人口が集中する首都圏で大地震が起きれば、甚大な被害が出ると予想される。

 特に「電気火災」は影響が大きい。対策を急がねばならない。

 政府は、首都直下地震の減災目標を定めた基本計画を11年ぶりに改定した。最大死者数を1・8万人、全壊・焼失棟数を40万棟と想定し、今後10年間の取り組みによって、被害をその半分以下に抑えるという目標を掲げた。
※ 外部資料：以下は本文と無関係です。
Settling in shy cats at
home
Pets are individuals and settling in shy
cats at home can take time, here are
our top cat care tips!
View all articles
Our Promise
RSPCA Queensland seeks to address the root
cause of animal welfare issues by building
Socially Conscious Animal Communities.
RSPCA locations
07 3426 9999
 前回の計画では、想定される死者数が2・3万人、全壊・焼失棟数が61万棟だったが、延焼しやすい木造住宅密集地域の解消や住宅の耐震化などを進めた結果、減少につながった。

 これをさらに減らすには、電気火災への対策が欠かせない。首都直下地震では、被害の7割近くが火災で生じるとみられている。特に停電からの復旧時は、揺れで破損した電気配線から火花が出るなどして出火しやすい。

 こうした出火を防ぐのに重要となるのが「感震ブレーカー」だ。住宅の分電盤やコンセントに取り付け、大きな地震の揺れを感知すると自動的に電気を遮断する。

 様々なタイプがあり、簡易型なら一つ数千円程度でホームセンターや家電量販店で販売されている。認知度が高いとはいえず、首都圏での設置率は20%にとどまっている。全戸に設置すれば、焼失被害を7割減らせるという。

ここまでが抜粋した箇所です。